Há quem fale em verdade verdadeira, quando quer enfatizar o que diz, como se pudesse existir uma verdade falsa. Isto ocorre porque há verdades relativas e verdades absolutas. Um bom exemplo para se estudar esse contexto é o de comparar a Ciência em qualquer de suas disciplinas com a Religião, em qualquer dos seus segmentos, designados como seitas.
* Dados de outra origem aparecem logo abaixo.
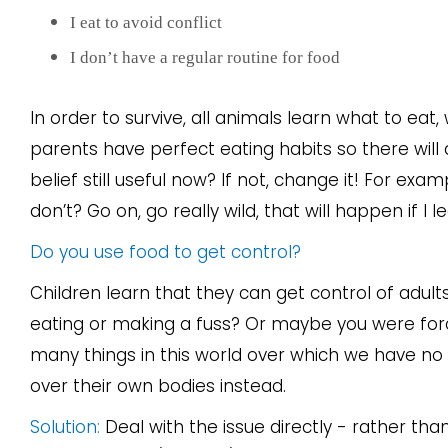
I eat to avoid conflict
I don’t have a regular routine for food
In order to survive, all animals learn what to eat,
parents have perfect eating habits so there will
belief still useful now? If not, change it! For ex
don’t? Go on, go really wild, that will happen if I
Do you use food to get control?
Children learn that they can get control of adult
eating or making a fuss? Or maybe you were force
many things in this world over which we have no 
over their own bodies instead.
Solution:
Deal with the issue directly - rather than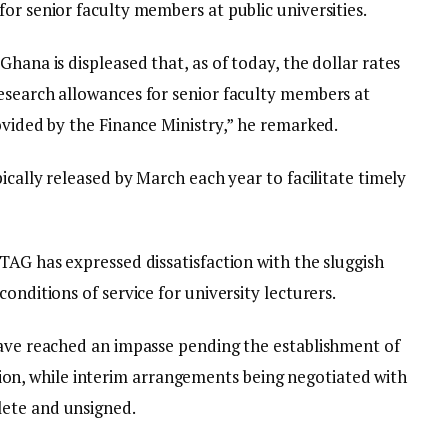
or senior faculty members at public universities.
hana is displeased that, as of today, the dollar rates
esearch allowances for senior faculty members at
ovided by the Finance Ministry,” he remarked.
ically released by March each year to facilitate timely
TAG has expressed dissatisfaction with the sluggish
onditions of service for university lecturers.
have reached an impasse pending the establishment of
, while interim arrangements being negotiated with
ete and unsigned.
Qualquer um destes mantém o fiel – a pessoa que frequenta o templo – na crença de que ali ouve apenas a verdade e assim, pode confiar em tudo o que lhe é dito, com o fim de tirá-lo da sua ignorância, sempre dependente e subalterno a sacerdotes ou pastores que traduzem o conhecimento ABSOLUTO de modo a dominar populações inteiras, como se fossem rebanhos de ovelhas.
Por outro lado – o lado da Ciência – essas verdades podem ser escritas literária ou matematicamente (linguagens científicas), reproduzindo o raciocínio lógico, mas sempre fugindo de conceitos absolutos, desde que o físico Albert Einstein introduziu a RELATIVIDADE para o estudo dos fenômenos físicos, pressupondo-se que nada poderia existir fora da Física, isto é, que não seja comprovado por experiências em laboratório e devidamente confirmado por cálculos matemáticos. Tradicionalmente, contudo, desde que Isaac Newton – que era místico – criou o cálculo infinitesimal, fundando a Física, passou-se a exigir a comprovação matemática para que qualquer afirmação fosse considerada verdadeira. Se, por um lado, isso reservava o conhecimento científico para uma nata de iniciados capazes de escrever e compreender a linguagem matemática reservada aos físicos; por outro lado, reduziu-se esse conhecimento científico apenas aos fenômenos da matéria e da energia, cuja velocidade é menor ou igual à da luz, acima da qual tudo seria Religião… mas agora pode ser Ciência, assim trazendo os fenômenos ditos religiosos para um campo no qual podem ser estudados científicamente, como já se pode ler em várias seções deste site.
Estaria, assim, tudo resolvido, se não houvesse Ciência fora da Física, isto é, acima da velocidade da luz. Desde que a Ciência, no entanto, designou como quantum a carga elétrica do elétron, assim criando a Mecânica Quântica, a Física passou a navegar em águas estranhas, sem sucesso, porque invadindo o campo de uma outra ciência, na qual as velocidades são superiores à da luz, onde ocorrem fenômenos considerados pela Religião e onde se insere o próprio Deus. Já é tempo, portanto, de mostrar que a Ciência não é oposta à Religião. Ao contrário, o que se conhece como Religião é uma Ciência que trabalha com a Fé. A Fé está fora da Física, mas é Psíquica. A Psíquica é a ciência da consciência. Assim como a Física trabalha com a matéria e a energia, a Psíquica trabalha com a consciência, e a Fé é parte desse campo, onde se opera com velocidades superiores à da luz.
Quem frequenta este site, encontrará muito material sobre a Psíquica e poderá ver que o Universo é o corpo de Deus, infinito e eterno. Tudo o que se ouve nos templos religiosos e se lê na Bíblia (para judeus e cristãos), assim como nos textos básicos das outras religiões, pode ser estudado científicamente na Psíquica, onde os fenômenos têm velocidades superiores à da luz, como na Física se estuda os fenômenos cujas velocidades são igual ou inferiroes à da luz. Desta maneira, estamos unificando o Universo, o campo (corpo de Deus) infinito e eterno, constituido por multiversos (múltiplas partes do universo), corpos formados por galáxias, como o corpo humano é formado por átomos; aquelas constituidas por estrelas que orbitam o núcleo galático, como estes são formados por elétrons que orbitam o núcleo atômico.